Data in this exercise:

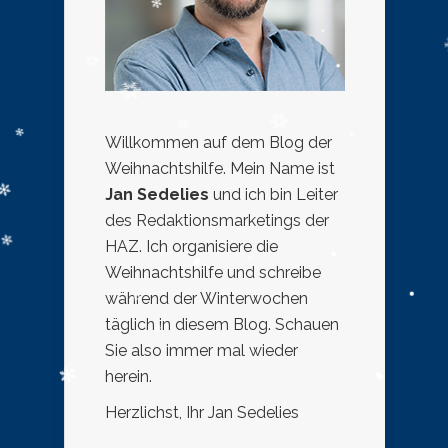
Willkommen auf dem Blog der
Weihnachtshilfe. Mein Name ist
Jan Sedelies
und ich bin Leiter
des Redaktionsmarketings der
HAZ. Ich organisiere die
Weihnachtshilfe und schreibe
während der Winterwochen
täglich in diesem Blog. Schauen
Sie also immer mal wieder
herein.
Herzlichst, Ihr Jan Sedelies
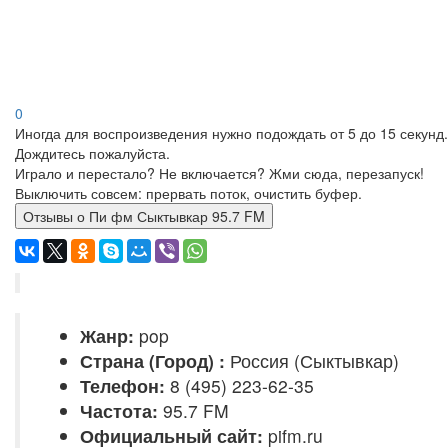
0
Иногда для воспроизведения нужно подождать от 5 до 15 секунд.
Дождитесь пожалуйста.
Играло и перестало? Не включается? Жми сюда, перезапуск!
Выключить совсем: прервать поток, очистить буфер.
Отзывы о Пи фм Сыктывкар 95.7 FM
Жанр:
pop
Страна (Город) :
Россия (Сыктывкар)
Телефон:
8 (495) 223-62-35
Частота:
95.7 FM
Официальный сайт:
pifm.ru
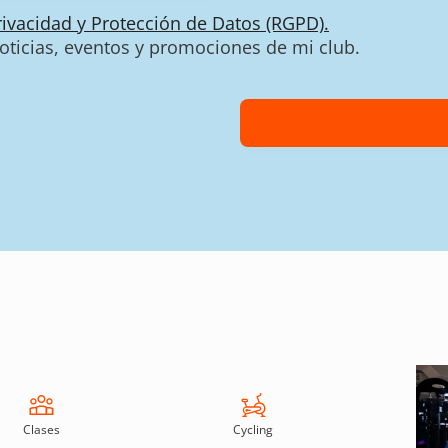
Privacidad y Protección de Datos (RGPD).
noticias, eventos y promociones de mi club.
Clases
Cycling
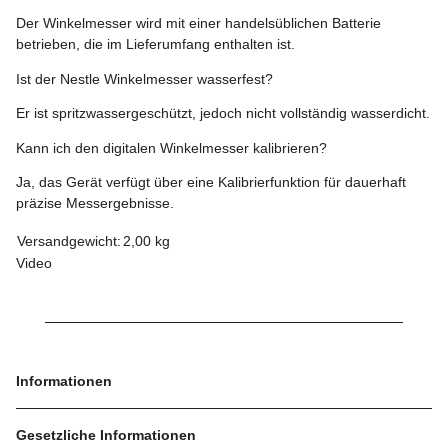
Der Winkelmesser wird mit einer handelsüblichen Batterie
betrieben, die im Lieferumfang enthalten ist.
Ist der Nestle Winkelmesser wasserfest?
Er ist spritzwassergeschützt, jedoch nicht vollständig wasserdicht.
Kann ich den digitalen Winkelmesser kalibrieren?
Ja, das Gerät verfügt über eine Kalibrierfunktion für dauerhaft
präzise Messergebnisse.
Versandgewicht:
2,00 kg
Video
Informationen
Gesetzliche Informationen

Assignment:
With the pictures omitted, set down each line exactly, starting at the first line of the records above and ending with the line that contains "Kann ich den".

Result for this task:
Willkommen auf dem Blog der
Weihnachtshilfe. Mein Name ist
Jan Sedelies
und ich bin Leiter
des Redaktionsmarketings der
HAZ. Ich organisiere die
Weihnachtshilfe und schreibe
während der Winterwochen
täglich in diesem Blog. Schauen
Sie also immer mal wieder
herein.
Herzlichst, Ihr Jan Sedelies
0
Иногда для воспроизведения нужно подождать от 5 до 15 секунд.
Дождитесь пожалуйста.
Играло и перестало? Не включается? Жми сюда, перезапуск!
Выключить совсем: прервать поток, очистить буфер.
Отзывы о Пи фм Сыктывкар 95.7 FM
Жанр:
pop
Страна (Город) :
Россия (Сыктывкар)
Телефон:
8 (495) 223-62-35
Частота:
95.7 FM
Официальный сайт:
pifm.ru
Privacidad y Protección de Datos (RGPD).
noticias, eventos y promociones de mi club.
Clases
Cycling
Der Winkelmesser wird mit einer handelsüblichen Batterie
betrieben, die im Lieferumfang enthalten ist.
Ist der Nestle Winkelmesser wasserfest?
Er ist spritzwassergeschützt, jedoch nicht vollständig wasserdicht.
Kann ich den digitalen Winkelmesser kalibrieren?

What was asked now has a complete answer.